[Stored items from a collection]
__________________________________________________

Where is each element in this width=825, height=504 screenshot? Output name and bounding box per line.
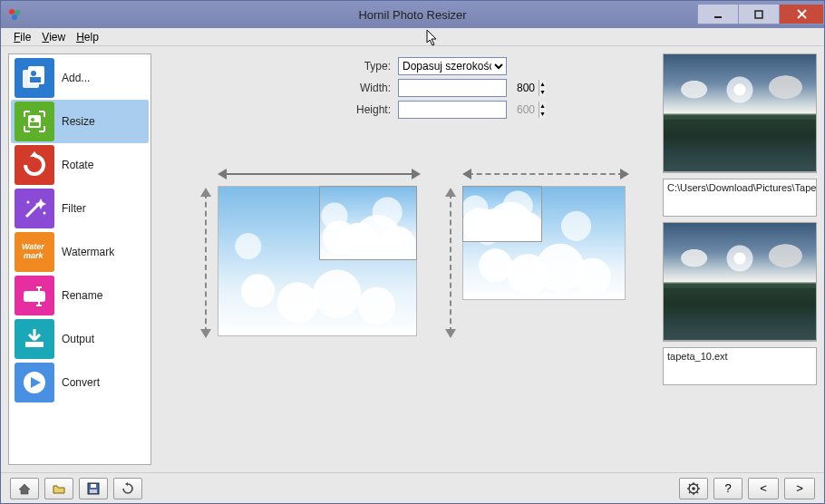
- svg-rect-10: [30, 77, 41, 82]
- prev-button[interactable]: <: [748, 478, 779, 499]
- output-icon: [15, 319, 54, 359]
- resize-diagram: [159, 170, 655, 360]
- svg-point-29: [692, 487, 695, 490]
- width-input[interactable]: [399, 80, 539, 96]
- add-icon: [15, 58, 54, 98]
- width-label: Width:: [159, 82, 398, 94]
- height-arrow-icon: [201, 188, 210, 338]
- sidebar-item-add[interactable]: Add...: [11, 56, 149, 100]
- titlebar: Hornil Photo Resizer: [1, 1, 824, 28]
- preview-1: [663, 53, 817, 173]
- width-arrow-icon: [218, 170, 421, 179]
- width-down[interactable]: ▼: [539, 88, 546, 96]
- type-select[interactable]: Dopasuj szerokość: [398, 57, 507, 75]
- sidebar-item-resize[interactable]: Resize: [11, 100, 149, 143]
- sidebar-item-label: Resize: [62, 115, 95, 128]
- sidebar-item-rotate[interactable]: Rotate: [11, 143, 149, 187]
- refresh-button[interactable]: [113, 478, 142, 499]
- svg-rect-4: [755, 11, 762, 18]
- preview-image-2: [664, 223, 816, 341]
- svg-point-16: [44, 212, 46, 215]
- menubar: File View Help: [1, 28, 824, 46]
- svg-rect-19: [24, 291, 45, 302]
- height-up: ▲: [539, 102, 546, 110]
- rotate-icon: [15, 145, 54, 185]
- height-down: ▼: [539, 110, 546, 118]
- preview-column: C:\Users\Download\Pictures\Tapet tapeta_…: [663, 53, 817, 465]
- wand-icon: [15, 189, 54, 228]
- menu-help[interactable]: Help: [71, 31, 104, 44]
- minimize-button[interactable]: [697, 5, 739, 24]
- sidebar: Add...ResizeRotateFilterWatermarkWaterma…: [8, 53, 151, 465]
- close-button[interactable]: [779, 5, 824, 24]
- sidebar-item-label: Filter: [62, 202, 86, 215]
- sidebar-item-filter[interactable]: Filter: [11, 187, 149, 230]
- preview-image-1: [664, 54, 816, 172]
- svg-text:mark: mark: [24, 251, 44, 260]
- height-label: Height:: [159, 103, 398, 116]
- svg-point-15: [27, 201, 30, 204]
- diagram-fit-width: [185, 170, 421, 360]
- menu-file[interactable]: File: [8, 31, 36, 44]
- watermark-icon: Watermark: [15, 232, 54, 272]
- sidebar-item-label: Output: [62, 333, 94, 345]
- height-spinner: ▲▼: [398, 101, 507, 119]
- preview-caption-1: C:\Users\Download\Pictures\Tapet: [663, 179, 817, 217]
- sidebar-item-convert[interactable]: Convert: [11, 361, 149, 404]
- save-button[interactable]: [79, 478, 108, 499]
- open-button[interactable]: [44, 478, 73, 499]
- svg-point-0: [9, 9, 15, 15]
- main-panel: Type: Dopasuj szerokość Width: ▲▼ Height…: [159, 53, 655, 465]
- settings-button[interactable]: [679, 478, 708, 499]
- type-label: Type:: [159, 60, 398, 73]
- svg-point-9: [31, 71, 36, 76]
- width-spinner[interactable]: ▲▼: [398, 79, 507, 97]
- home-button[interactable]: [10, 478, 39, 499]
- diagram-fit-height: [439, 170, 629, 360]
- height-input: [399, 102, 539, 118]
- maximize-button[interactable]: [738, 5, 780, 24]
- svg-rect-27: [90, 489, 97, 493]
- next-button[interactable]: >: [784, 478, 815, 499]
- menu-view[interactable]: View: [36, 31, 71, 44]
- sidebar-item-rename[interactable]: Rename: [11, 274, 149, 317]
- svg-rect-13: [30, 122, 39, 126]
- app-icon: [6, 6, 23, 23]
- svg-point-12: [31, 118, 34, 121]
- svg-point-1: [15, 10, 20, 15]
- svg-rect-26: [91, 484, 96, 488]
- sample-resized-icon: [319, 186, 417, 260]
- sample-resized2-icon: [462, 186, 542, 242]
- svg-line-35: [696, 491, 698, 493]
- svg-line-14: [26, 204, 39, 217]
- svg-point-2: [12, 15, 17, 20]
- sidebar-item-label: Convert: [62, 376, 100, 389]
- bottom-toolbar: ? < >: [1, 472, 824, 503]
- height-arrow-dashed-icon: [446, 188, 455, 338]
- sidebar-item-label: Add...: [62, 72, 90, 84]
- rename-icon: [15, 276, 54, 315]
- width-up[interactable]: ▲: [539, 80, 546, 88]
- preview-caption-2: tapeta_10.ext: [663, 347, 817, 385]
- help-button[interactable]: ?: [713, 478, 742, 499]
- preview-2: [663, 222, 817, 342]
- width-arrow-dashed-icon: [462, 170, 629, 179]
- play-icon: [15, 363, 54, 402]
- resize-icon: [15, 102, 54, 141]
- sidebar-item-watermark[interactable]: WatermarkWatermark: [11, 230, 149, 274]
- sidebar-item-label: Watermark: [62, 246, 114, 258]
- svg-text:Water: Water: [22, 242, 44, 251]
- sidebar-item-label: Rename: [62, 289, 102, 302]
- sidebar-item-output[interactable]: Output: [11, 317, 149, 361]
- sidebar-item-label: Rotate: [62, 159, 93, 171]
- svg-rect-23: [25, 342, 44, 347]
- svg-line-34: [689, 484, 691, 486]
- svg-line-37: [689, 491, 691, 493]
- svg-line-36: [696, 484, 698, 486]
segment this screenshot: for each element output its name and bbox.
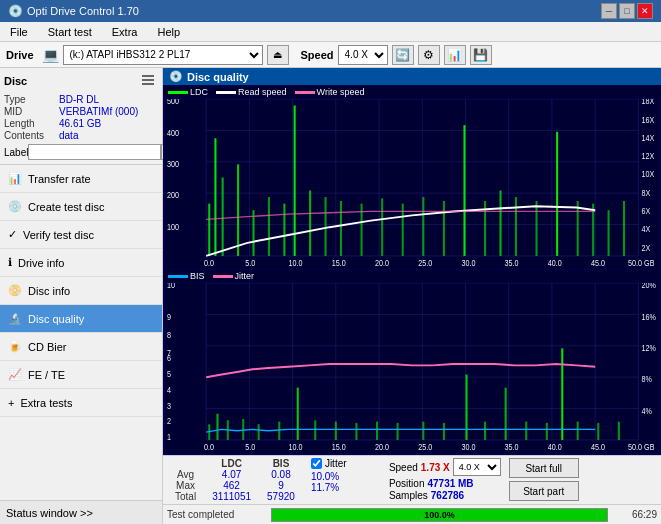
svg-rect-133 [561,348,563,440]
close-button[interactable]: ✕ [637,3,653,19]
disc-settings-button[interactable] [140,72,158,90]
status-window-button[interactable]: Status window >> [0,500,162,524]
svg-rect-69 [608,210,610,256]
minimize-button[interactable]: ─ [601,3,617,19]
svg-text:400: 400 [167,128,179,138]
menu-start-test[interactable]: Start test [42,24,98,40]
legend-bis: BIS [190,271,205,281]
stats-bis-header: BIS [259,458,303,469]
speed-setting-select[interactable]: 4.0 X [453,458,501,476]
svg-text:10.0: 10.0 [289,443,303,453]
stats-total-bis: 57920 [259,491,303,502]
svg-rect-59 [422,197,424,256]
sidebar-item-verify-test-disc[interactable]: ✓ Verify test disc [0,221,162,249]
chart-button[interactable]: 📊 [444,45,466,65]
sidebar-item-drive-info[interactable]: ℹ Drive info [0,249,162,277]
action-buttons: Start full Start part [509,458,579,501]
jitter-section: Jitter 10.0% 11.7% [311,458,381,493]
svg-text:50.0 GB: 50.0 GB [628,443,655,453]
legend-write-speed: Write speed [317,87,365,97]
fe-te-label: FE / TE [28,369,65,381]
stats-avg-bis: 0.08 [259,469,303,480]
refresh-button[interactable]: 🔄 [392,45,414,65]
start-part-button[interactable]: Start part [509,481,579,501]
sidebar-item-cd-bier[interactable]: 🍺 CD Bier [0,333,162,361]
maximize-button[interactable]: □ [619,3,635,19]
stats-total-label: Total [167,491,204,502]
extra-tests-label: Extra tests [20,397,72,409]
sidebar-item-create-test-disc[interactable]: 💿 Create test disc [0,193,162,221]
svg-text:9: 9 [167,312,171,322]
drive-label: Drive [6,49,34,61]
status-window-label: Status window >> [6,507,93,519]
svg-rect-53 [309,191,311,256]
save-button[interactable]: 💾 [470,45,492,65]
sidebar-item-transfer-rate[interactable]: 📊 Transfer rate [0,165,162,193]
svg-rect-60 [443,201,445,256]
jitter-avg-value: 10.0% [311,471,339,482]
speed-label: Speed [301,49,334,61]
svg-text:6X: 6X [642,206,651,216]
svg-text:40.0: 40.0 [548,443,562,453]
drive-select[interactable]: (k:) ATAPI iHBS312 2 PL17 [63,45,263,65]
svg-text:8X: 8X [642,188,651,198]
menu-file[interactable]: File [4,24,34,40]
progress-area: Test completed 100.0% 66:29 [163,504,661,524]
svg-text:5.0: 5.0 [245,259,255,269]
svg-rect-51 [283,204,285,256]
svg-rect-0 [142,79,154,81]
verify-test-disc-label: Verify test disc [23,229,94,241]
sidebar-item-fe-te[interactable]: 📈 FE / TE [0,361,162,389]
sidebar-item-extra-tests[interactable]: + Extra tests [0,389,162,417]
sidebar: Disc Type BD-R DL MID VERBATIMf (000) [0,68,163,524]
menu-help[interactable]: Help [151,24,186,40]
fe-te-icon: 📈 [8,368,22,381]
sidebar-item-disc-info[interactable]: 📀 Disc info [0,277,162,305]
disc-contents-value: data [59,130,78,141]
jitter-checkbox[interactable] [311,458,322,469]
disc-label-input[interactable] [28,144,161,160]
svg-rect-48 [237,164,239,256]
speed-select[interactable]: 4.0 X [338,45,388,65]
start-full-button[interactable]: Start full [509,458,579,478]
legend-jitter: Jitter [235,271,255,281]
disc-mid-value: VERBATIMf (000) [59,106,138,117]
svg-rect-131 [525,422,527,440]
svg-rect-70 [623,201,625,256]
svg-text:12X: 12X [642,151,655,161]
svg-rect-124 [376,422,378,440]
disc-label-row: Label 🔍 [4,144,158,160]
settings-button[interactable]: ⚙ [418,45,440,65]
legend-read-speed: Read speed [238,87,287,97]
eject-button[interactable]: ⏏ [267,45,289,65]
legend-ldc: LDC [190,87,208,97]
sidebar-item-disc-quality[interactable]: 🔬 Disc quality [0,305,162,333]
disc-info-label: Disc info [28,285,70,297]
svg-rect-135 [597,423,599,440]
drive-info-label: Drive info [18,257,64,269]
svg-text:200: 200 [167,191,179,201]
svg-text:10.0: 10.0 [289,259,303,269]
svg-text:35.0: 35.0 [505,443,519,453]
svg-text:300: 300 [167,159,179,169]
svg-text:10X: 10X [642,170,655,180]
svg-rect-63 [499,191,501,256]
stats-total-row: Total 3111051 57920 [167,491,303,502]
stats-ldc-header: LDC [204,458,259,469]
disc-length-value: 46.61 GB [59,118,101,129]
stats-max-bis: 9 [259,480,303,491]
menu-bar: File Start test Extra Help [0,22,661,42]
svg-text:45.0: 45.0 [591,443,605,453]
svg-text:45.0: 45.0 [591,259,605,269]
svg-rect-50 [268,197,270,256]
svg-text:5.0: 5.0 [245,443,255,453]
svg-text:500: 500 [167,99,179,106]
menu-extra[interactable]: Extra [106,24,144,40]
app-icon: 💿 [8,4,23,18]
svg-rect-45 [208,204,210,256]
svg-rect-66 [556,132,558,256]
svg-text:30.0: 30.0 [461,443,475,453]
jitter-avg-row: 10.0% [311,471,381,482]
svg-text:12%: 12% [642,343,657,353]
svg-rect-136 [618,422,620,440]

__________________________________________________

Work instructions:
Counting only lines that hold the string "diagram", give the number of such lines in the records. Write nothing else.

Finished task:
3